### Work to complete
Once the line containing "Рабочая доблесть" is found, return it and every line that follows, up to and including the final line of the material, exactly as written.

### Records shown
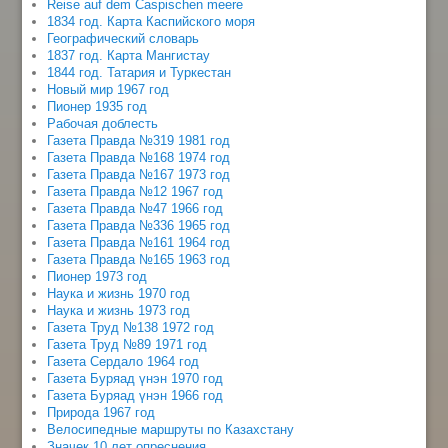
Reise auf dem Caspischen meere
1834 год. Карта Каспийского моря
Географический словарь
1837 год. Карта Мангистау
1844 год. Татария и Туркестан
Новый мир 1967 год
Пионер 1935 год
Рабочая доблесть
Газета Правда №319 1981 год
Газета Правда №168 1974 год
Газета Правда №167 1973 год
Газета Правда №12 1967 год
Газета Правда №47 1966 год
Газета Правда №336 1965 год
Газета Правда №161 1964 год
Газета Правда №165 1963 год
Пионер 1973 год
Наука и жизнь 1970 год
Наука и жизнь 1973 год
Газета Труд №138 1972 год
Газета Труд №89 1971 год
Газета Сердало 1964 год
Газета Буряад үнэн 1970 год
Газета Буряад үнэн 1966 год
Природа 1967 год
Велосипедные маршруты по Казахстану
Значек 10 лет опреснения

### Task answer
Рабочая доблесть
Газета Правда №319 1981 год
Газета Правда №168 1974 год
Газета Правда №167 1973 год
Газета Правда №12 1967 год
Газета Правда №47 1966 год
Газета Правда №336 1965 год
Газета Правда №161 1964 год
Газета Правда №165 1963 год
Пионер 1973 год
Наука и жизнь 1970 год
Наука и жизнь 1973 год
Газета Труд №138 1972 год
Газета Труд №89 1971 год
Газета Сердало 1964 год
Газета Буряад үнэн 1970 год
Газета Буряад үнэн 1966 год
Природа 1967 год
Велосипедные маршруты по Казахстану
Значек 10 лет опреснения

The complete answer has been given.